Se o belíssimo poema de abertura deste livro já não nos convidasse ao necessário horizonte
da suspeita (“Devia ter suspeitado, / pelo jeito que atravessava ruas / como quem se arremessa de um
parapeito”), seríamos tentados a completar seu título interrompido (Mais ridículos que) com as pessoanas
cartas de amor ridículas, o que sugeriria talvez um livro de amor endereçado; ou, seguindo a sinalização
da epígrafe de Wislawa Szymborska, que afirma que ao ridículo de não escrever poemas se deve preferir o
ridículo de escrevê-los, talvez imaginássemos adentrar um livro de irônica investigação do acontecimento
e mesmo do não acontecimento (sim, porque quem alguma vez esteve minimamente vivo na vida sabe que
ao passeio com o cachorro que tivemos justapõe-se sempre o passeio com o cachorro que nunca tivemos).

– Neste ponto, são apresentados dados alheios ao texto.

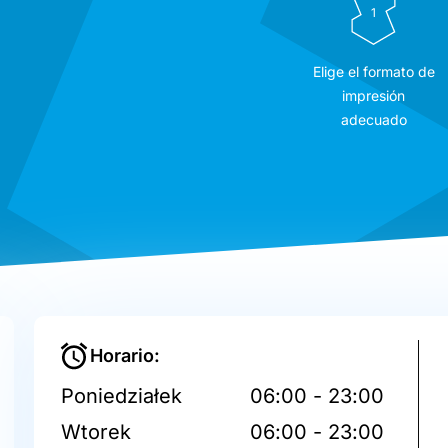
1
Elige el formato de
impresión
adecuado
Horario:
Poniedziałek
06:00 - 23:00
Wtorek
06:00 - 23:00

Ocorre que toda boa suspeita também suspeita de si mesma, e arrisco afirmar então que Thomaz Pereira,
em seu poderoso livro de estreia, fez isso mesmo: investigou os possíveis (ridículos ou não) do amor e do
fazer (“fazendo fazemo-nos / façamos”).
Alguém já disse que o poeta é “esse morcego cego que só pode voar graças à decifração de seu próprio grito
rebatido nas coisas”. E para Thomaz, que imagina um antinarcísico mundo sem espelhos, onde seríamos
mais pés que rostos, menos se deve contemplar alguma coisa do que quase esborrachar-se contra ela
(por isso amar é calçada quebrada onde ralar os joelhos), forma de conhecimento do mundo que de fato
corresponde a atravessar as ruas como quem se arremessa de um parapeito.